Justin’s in a wonderful school placement, has been for the last seven years. I feel very well-acquainted with the staff, and for me IEP meetings are a pleasure (don’t hate me for being happy), an occasion to thank those who work with him.
To date, there have never been any unpleasant surprises. I’m knocking on wood as I write this.
Within a few minutes the members of “Team Justin” are assembled, and we begin the meticulous process of reading through all the goals the staff has for my boy, and an acknowledgement of all the goals he has acquired since last year.
He’s made strides, my son. He can now write his name more legibly. He can wait with another person when on a “field trip” instead of running ahead to his desired destination (usually one with a carb, his mom gets it). He is beginning to vocalize more often than turning to his communicative device, and people can understand many of his hard-won words. He is learning to do chores.
That one is my favorite.
As the team digresses for a moment I take the opportunity to skim down one of the meticulously printed pages and get a preview of what’s coming next.
“Justin will use both hands to type 5 5-letter words within 2 minutes.”
“Justin will independently button and unbutton an item of clothing he/she is wearing.”
“Justin will demonstrate the ability to perform applicable instrumental activities of daily living including laundry, bedmaking, and cleaning skills.”
Yup, that last one makes me smile.
It hits me as our team finishes their tangential conversation that if anyone had told me fourteen years ago while I held my hardwon IVF baby in my arms that his freshman year of high school I’d be thrilled if he could learn how to take off a button-down shirt, I’d have been devastated. As I held my big baby in my arms I had felt flooded with hope, anxiety that I’d do this “right,” and excitement that my husband and I had finally pulled this off. We had a son. We were a family. My dreams centered around him being productive, safe, happy.
And today, he is all those things, just in his own way.
There will always be thing about my son’s severe autism I will mourn. At some point every day I remember I won’t be here his whole life, here to protect him, to comfort him, or give him his thousand hugs he requires on a daily basis. This fact is a constant source of sadness for me, one I shelve each day so I can function, and be the best mom and person that I can. If I could change this part of his autism, I would.
And yes, this will annoy some people, but this is where I stand.
But the truth is I no longer mourn the milestones he should be achieving at his age- learning the tenets of a new language; hopefully demonstrating an ability for math that mirrors his father’s, not his mother’s; generally driving both of his parents crazy.
Okay, the last still translates sometimes even with severe autism.
I’m proud of him, just as proud as if we were contemplating him driving in a few years (one horror show we get to boycott, the perks of autism!).
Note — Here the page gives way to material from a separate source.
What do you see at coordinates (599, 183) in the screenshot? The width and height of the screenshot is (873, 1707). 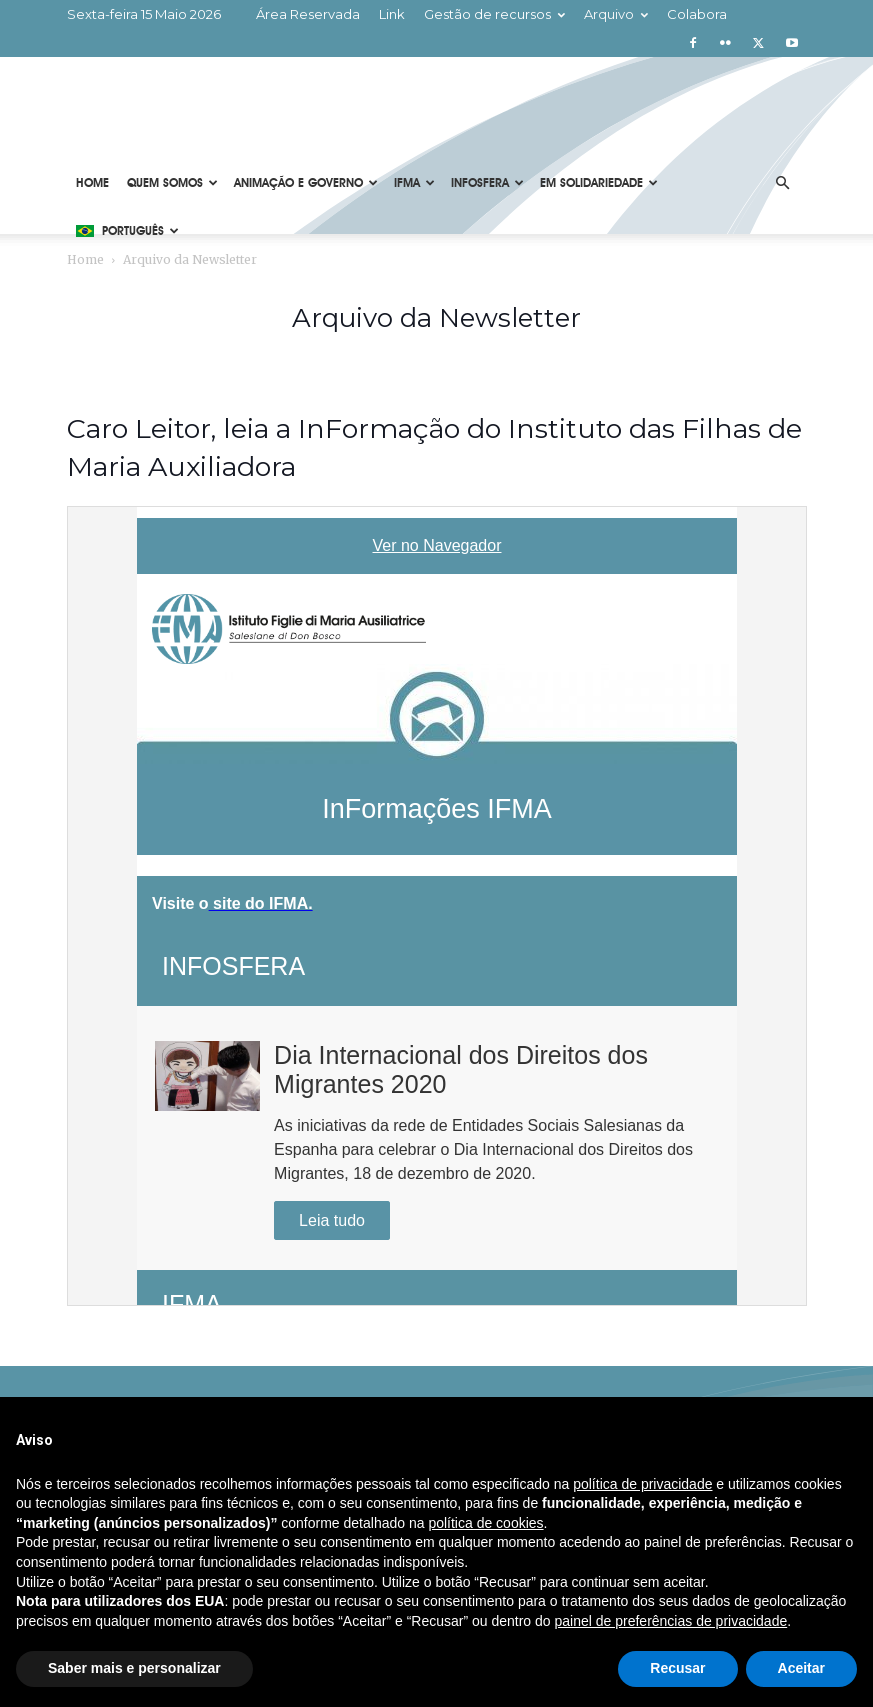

I’m proud of his ramped up attempt at words. I’m proud of his learning how to wait (still hard for his mom.) I’m proud of his ability to hold back his frustration and use means other than aggression to communicate.
I’m proud that he’s mine.
And as I turn his statement of annual goals to the last page I acknowledge it’s take me a long time to reach this pinnacle of peace, this acceptance of who he is, of where he’s headed. It’s a work in progress for me, this acceptance of things I can’t control.
It’s one I believe I’ll be working on for the next forty years.
But in this moment there’s peace. There’s a child who’s making tremendous progress in his own way, at his own pace.
There’s a child who will soon be helping me with chores.
Productive. Safe. Happy. And in this moment, I am grateful for it all.